Glokom, göz içi basıncının yüksekliği ile gelişen ve kalıcı körlüğe yol açabilen bir hastalıktır. Dünya genelinde körlüklerin yaklaşık yüzde 20’sine neden olan bu hastalık, genellikle sinsi bir şekilde ilerler. Göz tansiyonu olarak bilinen glokom, erken teşhis edilmediğinde geri dönüşü olmayan görme kayıplarına yol açabilir. Göz Hastalıkları Uzmanı Prof. Dr. Mehmet Selim Kocabora, bu tehlikeli hastalığa karşı farkındalık yaratmak amacıyla önemli uyarılarda bulunmuştur.
Göz tansiyonunun yüksek olması, ileri yaş, aile öyküsü, sigara kullanımı, uyku apnesi, hipertansiyon, göz yaralanması ve diyabet gibi etkenlerin glokom riskini artırdığını belirten Prof. Dr. Kocabora, “Hastalık, en büyük tehlikesini fark edilmediğinde gösteriyor; çünkü ilerledikçe geri dönüşü olmayan görme kayıplarına yol açıyor.” demektedir. Glokom, bir katarakt gibi ameliyatla düzeltilebilen bir hastalık değildir. Tedavi edilmediğinde görme kaybı kaçınılmaz olmaktadır.
Bu nedenle 40 yaş üstü herkesin düzenli göz muayenesi olması gerektiğini vurgulayan Kocabora, “Özellikle ailesinde glokom öyküsü bulunanlar, bu kontrolleri ihmal etmemeli.” şeklinde uyarıda bulunmaktadır. Erken teşhis, glokomun ilerlemesini önlemek için kritik bir adımdır ve bu nedenle göz sağlığına dikkat edilmesi gerekmektedir.
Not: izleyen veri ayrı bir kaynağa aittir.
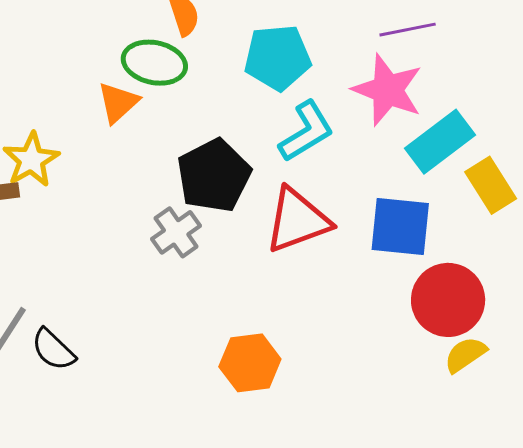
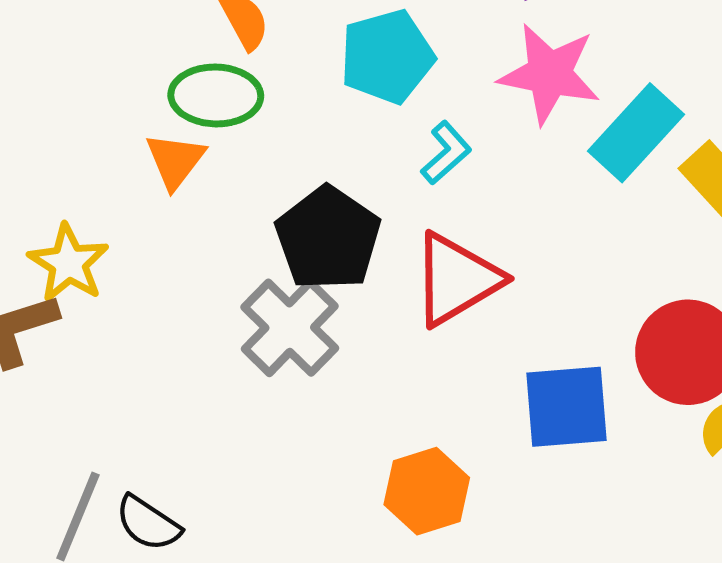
cyan L-shape: (306, 131) -> (446, 153), size x0.7
blue square: (400, 226) -> (567, 407), moved
gray cross: (176, 232) -> (290, 328), size x1.4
Glokom tanısının konulabilmesi için göz içi basıncının ve göz dibi muayenesinin düzenli olarak yapılması gerektiğini belirten Prof. Dr. Kocabora, “İlk aşamada göz damlalarıyla tedaviye başlıyoruz.” demektedir. Eğer bu yeterli olmazsa lazer tedavisi uygulanmaktadır. Lazer tedavisinin de yetersiz kaldığı durumlarda cerrahi müdahale gerekebilmektedir. Bu süreçte, hastaların düzenli kontrolleri ihmal etmemesi büyük önem taşımaktadır.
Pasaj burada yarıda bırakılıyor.